Monocular Depth Guided Occlusion-Aware Disparity Refinement via Semi-supervised Learning in Laparoscopic Images
This addresses disparity estimation challenges in laparoscopic surgery, offering a practical solution for data-scarce surgical environments, though it is incremental with novel components.
The study tackled occlusion and limited labeled data in disparity estimation for stereo laparoscopic images by proposing DGORNet, which uses monocular depth guidance and semi-supervised learning, achieving improved End-Point Error and Root Mean Squared Error on the SCARED dataset, especially in occlusion and texture-less regions.

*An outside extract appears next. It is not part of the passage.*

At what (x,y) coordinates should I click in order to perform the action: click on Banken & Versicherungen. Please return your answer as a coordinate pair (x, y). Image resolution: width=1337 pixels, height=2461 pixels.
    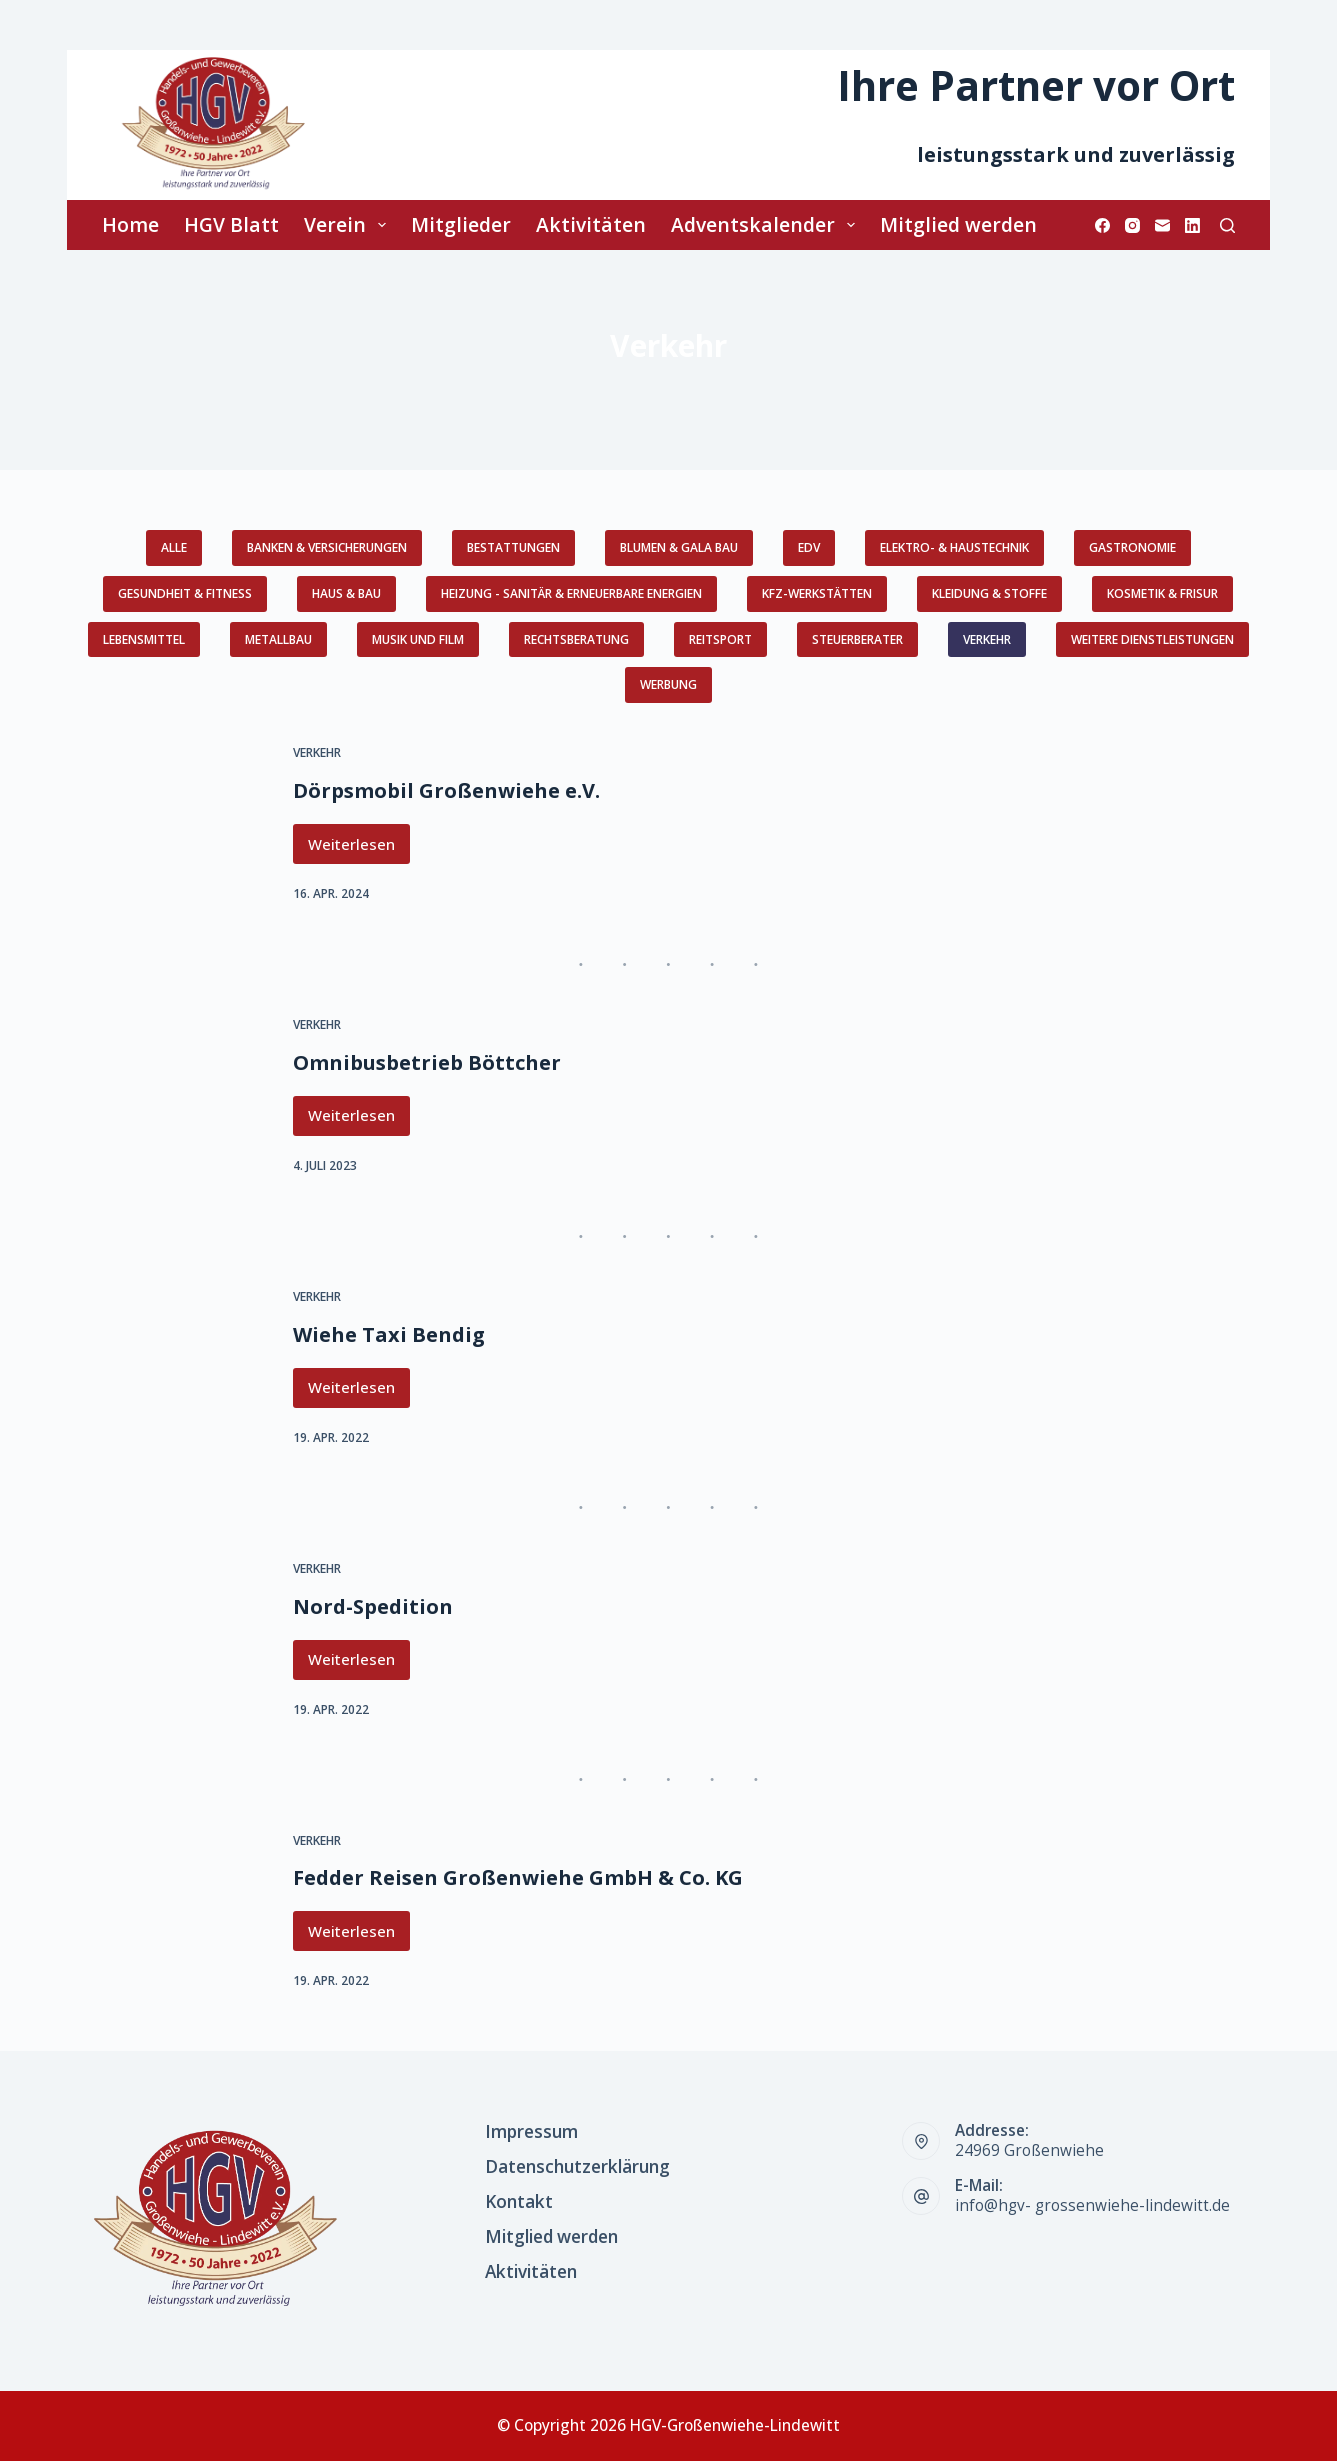
    Looking at the image, I should click on (327, 547).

Occlusion and the scarcity of labeled surgical data are significant challenges in disparity estimation for stereo laparoscopic images. To address these issues, this study proposes a Depth Guided Occlusion-Aware Disparity Refinement Network (DGORNet), which refines disparity maps by leveraging monocular depth information unaffected by occlusion. A Position Embedding (PE) module is introduced to provide explicit spatial context, enhancing the network's ability to localize and refine features. Furthermore, we introduce an Optical Flow Difference Loss (OFDLoss) for unlabeled data, leveraging temporal continuity across video frames to improve robustness in dynamic surgical scenes. Experiments on the SCARED dataset demonstrate that DGORNet outperforms state-of-the-art methods in terms of End-Point Error (EPE) and Root Mean Squared Error (RMSE), particularly in occlusion and texture-less regions. Ablation studies confirm the contributions of the Position Embedding and Optical Flow Difference Loss, highlighting their roles in improving spatial and temporal consistency. These results underscore DGORNet's effectiveness in enhancing disparity estimation for laparoscopic surgery, offering a practical solution to challenges in disparity estimation and data limitations.